What were some of the first clubs you used to see shows at?
My earliest clubs were Homebase, the Tunnel, The Shelter. I was big into the dance scene. People hate the hip-house era – I actually liked the hip-house era! I’m sure that era brought us some horrible records and forced us to listen to a lot of our favourite artists over Todd Terry beats, but I came from that era.
What part of Queens are you from?
Ozone Park. The only rappers that came from our neighborhood were the Young Black Teenagers! Those were the first rappers I ever saw.

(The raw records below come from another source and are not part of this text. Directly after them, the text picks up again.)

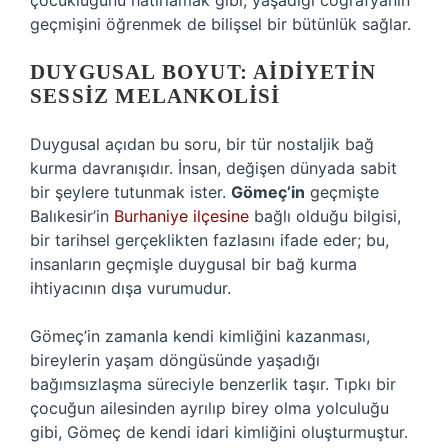
çocukluğunu hatırlamak gibi, yaşadığı coğrafyanın
geçmişini öğrenmek de bilişsel bir bütünlük sağlar.
DUYGUSAL BOYUT: AIDIYETIN
SESSIZ MELANKOLISI
Duygusal açıdan bu soru, bir tür nostaljik bağ
kurma davranışıdır. İnsan, değişen dünyada sabit
bir şeylere tutunmak ister.
Gömeç’in
geçmişte
Balıkesir’in
Burhaniye ilçesine
bağlı olduğu bilgisi,
bir tarihsel gerçeklikten fazlasını ifade eder; bu,
insanların geçmişle duygusal bir bağ kurma
ihtiyacının dışa vurumudur.
Gömeç’in zamanla kendi kimliğini kazanması,
bireylerin yaşam döngüsünde yaşadığı
bağımsızlaşma süreciyle benzerlik taşır. Tıpkı bir
çocuğun ailesinden ayrılıp birey olma yolculuğu
gibi, Gömeç de kendi idari kimliğini oluşturmuştur.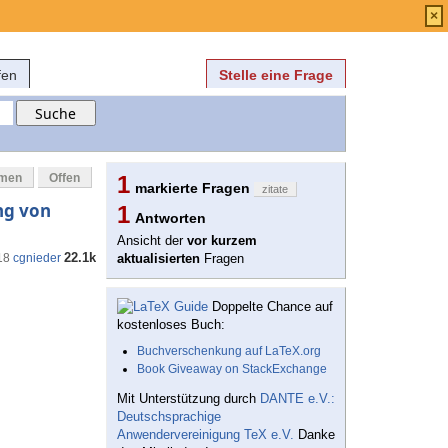
Anmelden
über
FAQ
×
fen
Stelle eine Frage
mmen
Offen
1
markierte Fragen
zitate
ng von
1
Antworten
Ansicht der
vor kurzem
22.1k
18
cgnieder
aktualisierten
Fragen
Doppelte Chance auf
kostenloses Buch:
Buchverschenkung auf LaTeX.org
Book Giveaway on StackExchange
Mit Unterstützung durch
DANTE e.V.:
Deutschsprachige
Anwendervereinigung TeX e.V.
Danke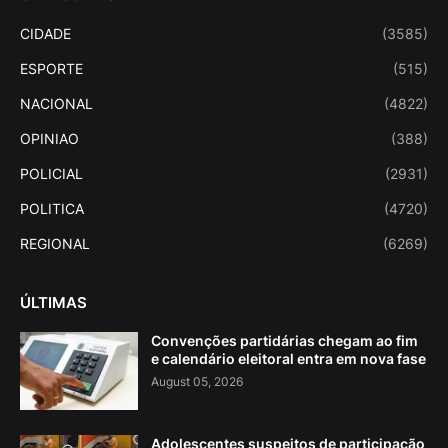
CIDADE
(3585)
ESPORTE
(515)
NACIONAL
(4822)
OPINIAO
(388)
POLICIAL
(2931)
POLITICA
(4720)
REGIONAL
(6269)
ÚLTIMAS
Convenções partidárias chegam ao fim
e calendário eleitoral entra em nova fase
August 05, 2026
Adolescentes suspeitos de participação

They had a record deal, they came through the park, they had varsity jackets on, they had gold on…to me, that was like seeing LL Cool J! Here I am, a big Run-DMC fan and LL Cool J and Public Enemy, and now our neighbourhood has a rap group that actually kinda made it, that’s on MTV. To me, that was huge. That’s the first time I’d even saw hip-hop. I come from a middle-class Italian-American neighbourhood, and we all tried to dress like we were down with hip-hop – but we didn’t even know any Black people! And now you have Young Black Teenagers calling themselves Black but they’re white! Very confusing to me!
What’s the wildest thing that’s happened at a show you’ve put on?

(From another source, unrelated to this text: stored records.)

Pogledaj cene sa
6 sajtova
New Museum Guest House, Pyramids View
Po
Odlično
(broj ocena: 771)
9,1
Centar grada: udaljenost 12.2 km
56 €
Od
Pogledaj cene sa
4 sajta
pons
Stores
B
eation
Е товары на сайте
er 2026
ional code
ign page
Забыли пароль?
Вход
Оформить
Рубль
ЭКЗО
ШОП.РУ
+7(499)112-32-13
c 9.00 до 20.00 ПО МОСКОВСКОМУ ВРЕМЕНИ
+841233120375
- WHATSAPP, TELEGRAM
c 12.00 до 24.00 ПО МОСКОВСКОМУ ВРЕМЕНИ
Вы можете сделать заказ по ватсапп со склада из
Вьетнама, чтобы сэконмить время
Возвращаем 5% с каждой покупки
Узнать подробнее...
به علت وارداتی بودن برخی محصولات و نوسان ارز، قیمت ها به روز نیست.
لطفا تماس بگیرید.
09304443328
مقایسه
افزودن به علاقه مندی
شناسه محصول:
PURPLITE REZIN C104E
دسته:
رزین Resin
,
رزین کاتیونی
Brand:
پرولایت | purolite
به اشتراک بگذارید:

There was an artist, who I will not name, who asked me to shut the bar down at the show because of his religious beliefs. He left the venue for two hours, and he refused to perform until his manager got him back to the venue. He wouldn’t perform, he said, ‘Nah, I’m a Muslim. I can’t perform if the bar’s open.’ There’s personal moments, like watching Eminem in the basement of Tramps, rhyming to himself with his Walkman on, facing the wall, practicing his lyrics. To see how dedicated Marshall was, I have respect for him forever. Funny enough, fifteen years later I booked Peter Gunz son, Corey, and backstage at the show Corey had his iPod on and he;s going over his lyrics before he hit the stage, and that brought back memories of Eminem.

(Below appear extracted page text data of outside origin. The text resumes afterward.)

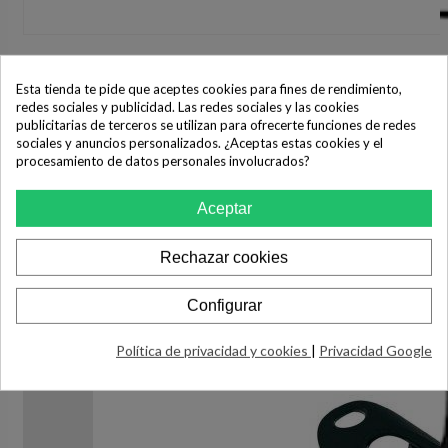
Esta tienda te pide que aceptes cookies para fines de rendimiento,
redes sociales y publicidad. Las redes sociales y las cookies
publicitarias de terceros se utilizan para ofrecerte funciones de redes
sociales y anuncios personalizados. ¿Aceptas estas cookies y el
procesamiento de datos personales involucrados?
Aceptar
Rechazar cookies
Configurar
Política de privacidad y cookies
|
Privacidad Google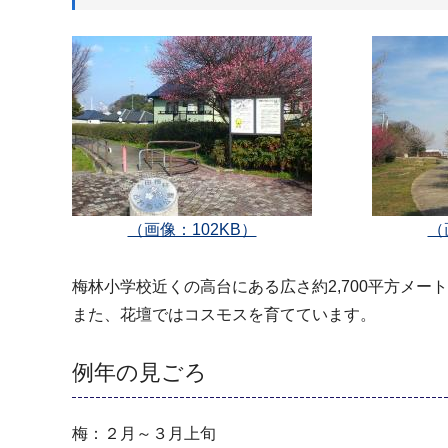
（画像：102KB）
（
梅林小学校近くの高台にある広さ約2,700平方メ
また、花壇ではコスモスを育てています。
例年の見ごろ
梅：２月～３月上旬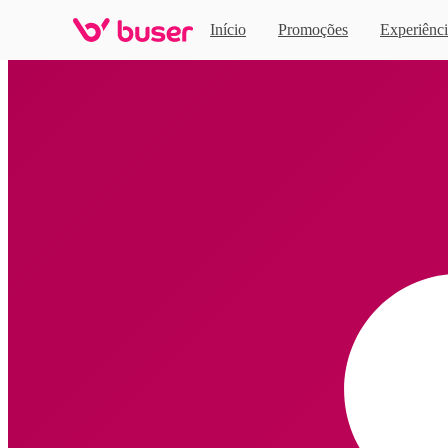
Início
Promoções
Experiênci
Home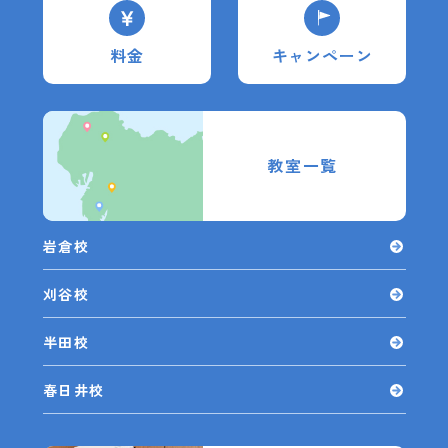
料金
キャンペーン
教室一覧
岩倉校
刈谷校
半田校
春日井校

The wildest moment that I ever had was when I booked Kool G Rap for a show at venue in New York that I didn’t do much business with, but I was loosely affiliated with. I booked the show with Kool G Rap, Ghostface and Cannibal Ox, and the show didn’t do well at all. The promoter and the venue owner refused to pay Kool G Rap his money, so at the end of the night we’re sitting at this table and I’m fighting, ‘Yo, you have to pay him! He came here, he did his show, he killed it. you have to pay him!’ That night, the guy went upstairs, he went to the vault and he gave G Rap his money, and I never walked into that venue again – ever! They gave Ghostface his money ‘cos they knew they would have to do business with Ghostface again, but G Rap’s star wasn’t shining as bright as Ghostface, so they thought they could get away with shorting him, and that offended me, ‘cos G Rap is my favourite rapper. He’s one of the first to rap about Italian mobsters who came from my neighbourhood – so it’s personal to me! Fighting for him to get his money was the highlight of my career – and a very awkward moment!